Input data below:

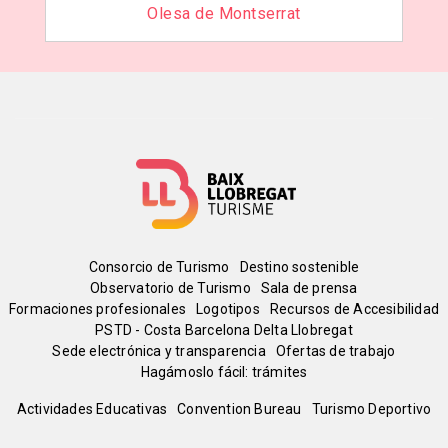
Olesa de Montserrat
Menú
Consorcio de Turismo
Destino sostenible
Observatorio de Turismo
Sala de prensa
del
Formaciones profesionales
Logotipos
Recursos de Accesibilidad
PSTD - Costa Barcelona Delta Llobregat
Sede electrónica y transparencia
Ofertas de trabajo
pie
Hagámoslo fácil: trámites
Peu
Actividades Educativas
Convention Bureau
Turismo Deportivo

End of Input data.
Input data below:

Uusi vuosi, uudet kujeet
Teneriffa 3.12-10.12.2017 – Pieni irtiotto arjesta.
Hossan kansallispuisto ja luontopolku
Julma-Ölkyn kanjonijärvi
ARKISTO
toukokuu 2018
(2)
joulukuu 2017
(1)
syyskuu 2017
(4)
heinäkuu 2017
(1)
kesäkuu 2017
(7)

End of Input data.
Input data below:

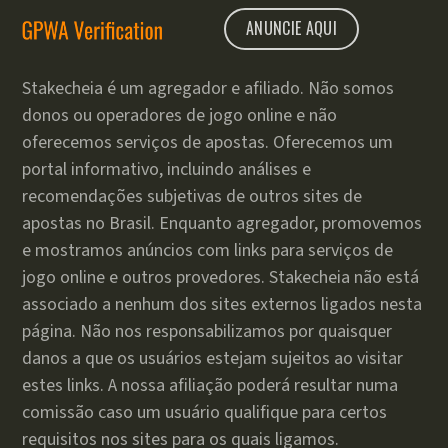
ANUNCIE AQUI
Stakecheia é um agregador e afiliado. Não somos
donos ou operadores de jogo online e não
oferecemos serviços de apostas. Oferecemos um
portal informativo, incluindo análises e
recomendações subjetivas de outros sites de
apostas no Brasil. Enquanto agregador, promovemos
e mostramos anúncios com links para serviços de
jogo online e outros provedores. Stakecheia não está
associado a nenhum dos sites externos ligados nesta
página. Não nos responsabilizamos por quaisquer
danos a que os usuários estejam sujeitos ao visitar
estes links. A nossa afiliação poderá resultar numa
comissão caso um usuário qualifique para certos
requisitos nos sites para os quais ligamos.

End of Input data.

▶ _Exercise description_:
Of the lines above, output exactly those from the line bearing "Olesa de Montserrat" through the line bearing "Turismo Deportivo", inclusive.

▶ _Answer for the task_:
Olesa de Montserrat
Menú
Consorcio de Turismo
Destino sostenible
Observatorio de Turismo
Sala de prensa
del
Formaciones profesionales
Logotipos
Recursos de Accesibilidad
PSTD - Costa Barcelona Delta Llobregat
Sede electrónica y transparencia
Ofertas de trabajo
pie
Hagámoslo fácil: trámites
Peu
Actividades Educativas
Convention Bureau
Turismo Deportivo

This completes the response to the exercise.